The Data Science Lab

Decision Tree Regression from Scratch Using C#

Dr. James McCaffrey from Microsoft Research presents a complete end-to-end demonstration of decision tree regression using the C# language. Unlike most implementations, this one does not use recursion or pointers, which makes the code easy to understand and modify.

Decision tree regression is a machine learning technique . To predict the output y for an input vector X, the tree structure encodes a set of if-then rules such as, "If the value of X at index [2] is less than or equal to 0.44 and the value at index [0] is greater than 0.63 then the predicted y value is 0.58."

Decision tree regression is a fundamental technique that can be used by itself, and is also the basis for powerful ensemble techniques (a collection of many decision trees), notably, AdaBoost (adaptive boosting regression), random forest regression (which includes bagging regression), and gradient boosting regression.

This article presents a demo of decision tree regression, implemented from scratch, using the C# language. The concepts underlying decision tree regression are relatively simple, but implementation is tricky. This article uses a tree design that does not use recursion or pointers/references. Recursion is beautiful intellectually, but code that uses recursion is difficult to debug or modify -- so much so that the majority of the product teams I've worked in, do not allow recursive code.

A good way to see where this article is headed is to take a look at the screenshot in Figure 1 and the diagram in Figure 2. The demo program begins by loading synthetic training and test data into memory. The data looks like:

-0.1660,  0.4406, -0.9998, -0.3953, -0.7065,  0.4840
 0.0776, -0.1616,  0.3704, -0.5911,  0.7562,  0.1568
-0.9452,  0.3409, -0.1654,  0.1174, -0.7192,  0.8054
 0.9365, -0.3732,  0.3846,  0.7528,  0.7892,  0.1345
. . .
Figure 1: Decision Tree Regression in Action on Synthetic Data
[Click on image for larger view.] Figure 1: Decision Tree Regression in Action on Synthetic Data

The first five values on each line are the x predictors. The last value on each line is the target y variable to predict. The demo creates a decision tree model, evaluates the model accuracy on the training and test data, and then uses the model to predict the target y value for x = [-0.1660, 0.4406, -0.9998, -0.3953, -0.7065]. The key parts of the demo output are:

Loading synthetic train (200) and test (40) data
Set maxDepth = 6
Set minSamples = 2
Creating regression tree
Done
Accuracy train (within 0.15) = 0.8850
Accuracy test (within 0.15) = 0.5500

Predicting for x =
  -0.1660   0.4406  -0.9998  -0.3953  -0.7065
y = 0.4909

The two parameters that control the behavior of the demo decision tree are maxDepth and minSamples. The maxDepth parameter specifies the number of levels of the decision tree. If maxDepth = 1, the decision tree has three nodes: a root node, a left child and a right child. If maxDepth = 2, the tree has seven nodes. In general, if maxDepth = n, the resulting tree has 2^(n+1) - 1 nodes. The demo tree shown in Figure 1 has maxDepth = 6, so the tree has 2^7 - 1 = 128 - 1 = 127 nodes.

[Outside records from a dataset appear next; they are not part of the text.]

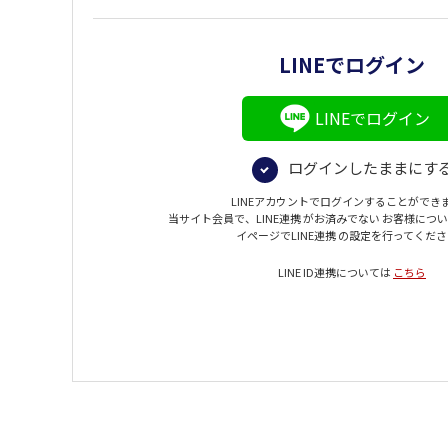
LINEでログイン
LINEでログイン
ログインしたままにす
LINEアカウントでログインすることができ
当サイト会員で、LINE連携 がお済みでない お客様につ
イページでLINE連携 の設定を行ってくだ
LINE ID連携については
こちら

The minSamples parameter specifies the fewest number of associated data items in a node necessary to allow the node to be split into a left and right child. The demo tree uses minSamples = 2, which is the fewest possible because if a node has only one associated item, it can't be split any further.

This article assumes you have intermediate or better programming skill but doesn't assume you know anything about decision tree regression. The demo is implemented using C#, but you should be able to refactor the demo code to another C-family language if you wish. All normal error checking has been removed to keep the main ideas as clear as possible.

The source code for the demo program is too long to be presented in its entirety in this article. The complete code and data are available in the accompanying file download, and they're also available online.

The Demo Data
The demo data is synthetic. It was generated by a 5-10-1 neural network with random weights and bias values. The idea here is that the synthetic data does have an underlying, but complex, structure which can be predicted.

All of the predictor values are between -1 and +1. There are 200 training/reference data items and 40 test items. When using decision tree regression, it's not necessary to normalize the training data predictor values because no distance between data items is computed. However, it's not a bad idea to normalize the predictors just in case you want to send the data to other regression algorithms that require normalization (for example, k-nearest neighbor regression).

In practice, decision tree regression is most often used with data that has strictly numeric predictor variables. It is possible to use decision regression with mixed categorical and numeric data, by using ordinal encoding on the categorical data. However, this is a subtle topic that I'll explain at the end of this article.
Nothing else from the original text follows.